======== Data records ========

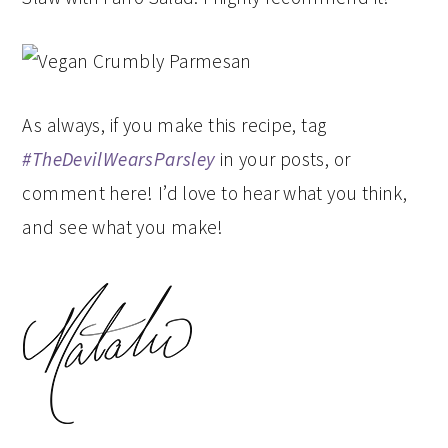
As always, if you make this recipe, tag
#TheDevilWearsParsley
in your posts, or
comment here! I’d love to hear what you think,
and see what you make!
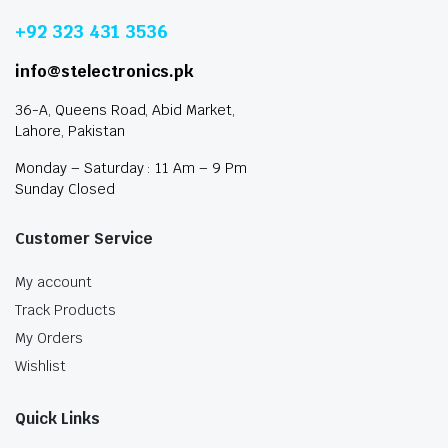
+92 323 431 3536
info@stelectronics.pk
36-A, Queens Road, Abid Market,
Lahore, Pakistan
Monday – Saturday : 11 Am – 9 Pm
Sunday Closed
Customer Service
My account
Track Products
My Orders
Wishlist
Quick Links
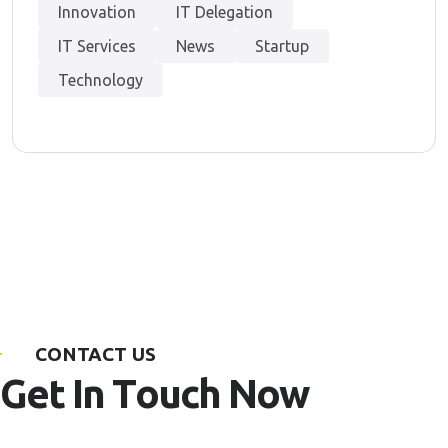
Innovation
IT Delegation
IT Services
News
Startup
Technology
CONTACT US
G
e
t
I
n
T
o
u
c
h
N
o
w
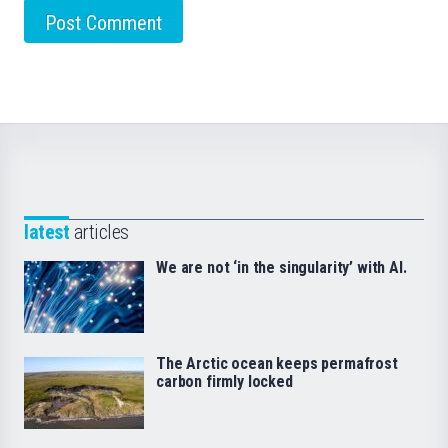
latest
articles
We are not ‘in the singularity’ with AI.
The Arctic ocean keeps permafrost
carbon firmly locked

========

▸ **Problem details**
What you give back must match the entries exactly, apart from the omitted pictures.

▸ **Solved exercise**
As always, if you make this recipe, tag
#TheDevilWearsParsley
in your posts, or
comment here! I’d love to hear what you think,
and see what you make!
+92 323 431 3536
info@stelectronics.pk
36-A, Queens Road, Abid Market,
Lahore, Pakistan
Monday – Saturday : 11 Am – 9 Pm
Sunday Closed
Customer Service
My account
Track Products
My Orders
Wishlist
Quick Links
Innovation
IT Delegation
IT Services
News
Startup
Technology
CONTACT US
G
e
t
I
n
T
o
u
c
h
N
o
w
latest
articles
We are not ‘in the singularity’ with AI.
The Arctic ocean keeps permafrost
carbon firmly locked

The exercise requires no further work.